Latest comments
- "Seixas is the wildcard, protected by inexperience but exposed by his own results."
That is beautifully put.
- Less km, less altitude gain but, everyone picks their own and there is no definitive definition so enjoy your own.
- They are just doing what we’re doing
- An anglophone understands
- Exactly, it’s an experiment, to find the right formula.
As for avoidance, they meet at the Tour every bloody time, how is that avoidance? You can just as well say TP avoids MVDP by not doing cyclo in winter. Does it make sense? No, each rider has their goal, training, test races and build up towards goals.
- Jonas' Giro win won't be any more or less "meaningful" based on what he does in a different race. He won the Giro, end of story. If he also wins the tour, then he won both. If he comes second, then he won the Giro and came second at the Tour. Again, Pogi came second at PRB, does that make his prior win at MSR "less meaningful"?
- I hear what you are saying. I don’t agree that Jonas is avoiding Pogacar and I certainly don’t agree that his victories don’t count but there is also a saying that “To be considered the best, you have to beat the best”. Jonas’s wins have come when the best cyclist was not racing. I agree that Pogacar’s spring calendar is heavy on the monuments and other one day races while JV is more focused on Tours. The most likely path they will cross each other is the TdF. If Jonas beats Pogacar in that race then he definitely is the best and his Giro victory would carry more weight than what it is currently.
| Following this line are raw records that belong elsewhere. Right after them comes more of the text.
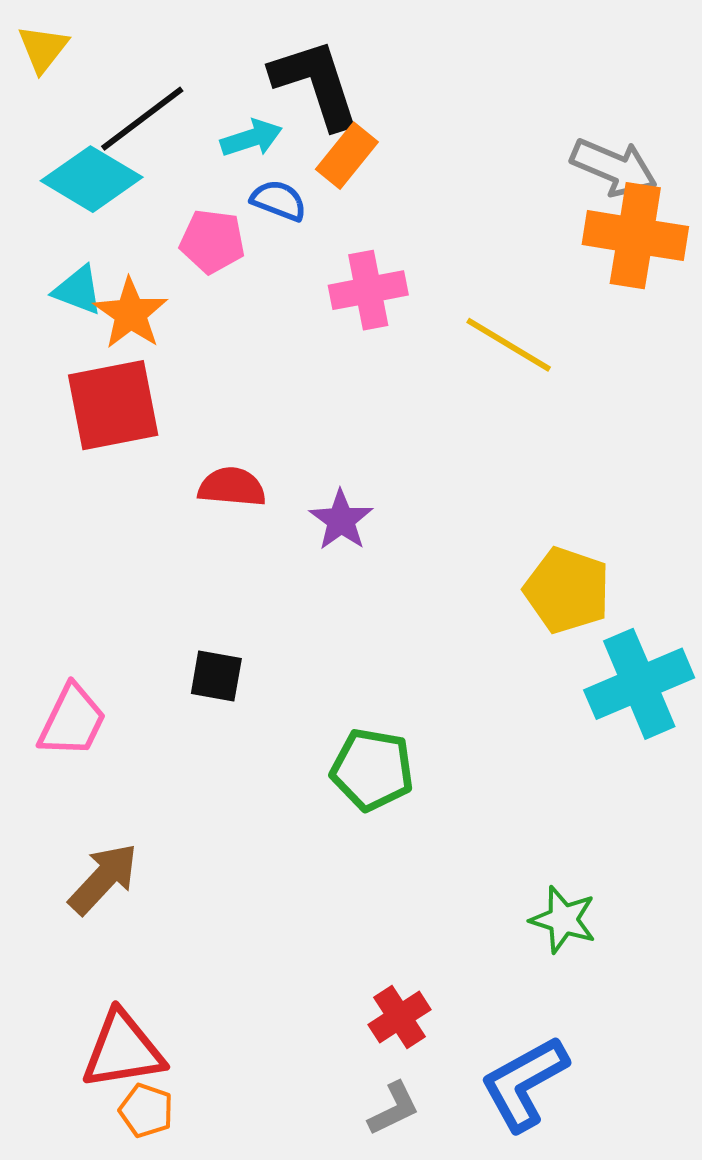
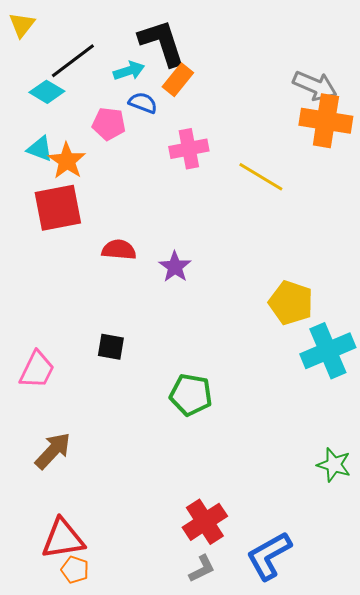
cyan diamond: (92, 179) -> (47, 92), size x0.7
green star: (563, 920) -> (334, 465), moved
red cross: (400, 1017) -> (205, 522), size x1.4

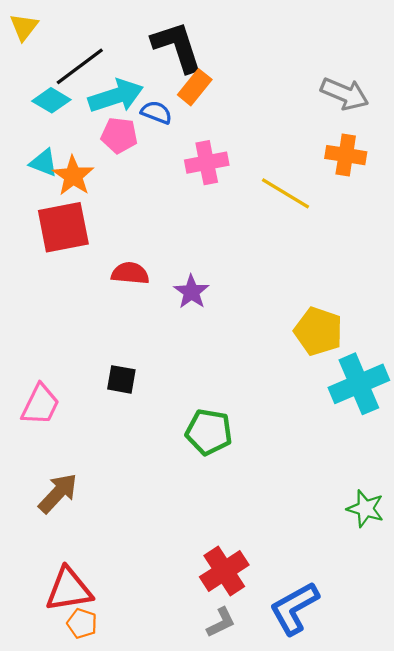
cyan arrow: (129, 71) -> (116, 96), moved, size x1.6
orange cross: (326, 121) -> (346, 155), moved, size x0.7

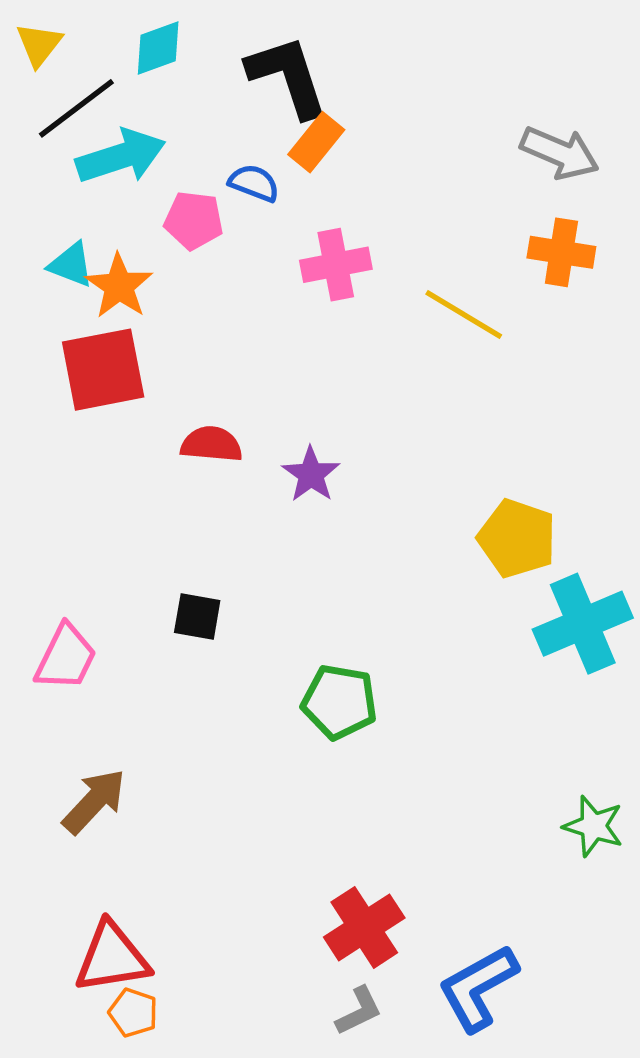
black line: (80, 66) -> (76, 108), moved
cyan arrow: (116, 96) -> (121, 156), moved
cyan diamond: (51, 100) -> (158, 48), moved, turned -51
However, if Tadej Pogacar wins then automatically it would mean that the Giro win for JV was less meaningful.
- Dylan ruined him.
- The thing about this train of logic is that people accuse riders like Jonas of "avoiding" Pog, which means that their victories "don't count" because Pog wasn't there. BUT, by that logic, that means that Pog's victories also shouldn't count as much if his biggest rivals are also absent. Either everyone's races "mean less" or a win's a win, and you can only beat who is in front of you. Unless some perfect start-list emerges that pleases all the critics, and all riders start completely injury-free, and remain that way the entire tour - then people will ALWAYS find some way to justify some argument that x or y win isn't a "proper win" - it's absurd. Eddy Merckx raced a significantly narrower peloton of mostly northern European riders, with everyone doping their asses off - but if you say these wins don't stack up to the modern riders, people throw a fit. "he can only race who is in front of him!" - EXACTLY.
- All it takes is a glance at the cycling pro stats to see that the startlist quality of the 2024 Giro was significantly lower than the 2026 one. So Pog beat a far weaker field than Jonas just did.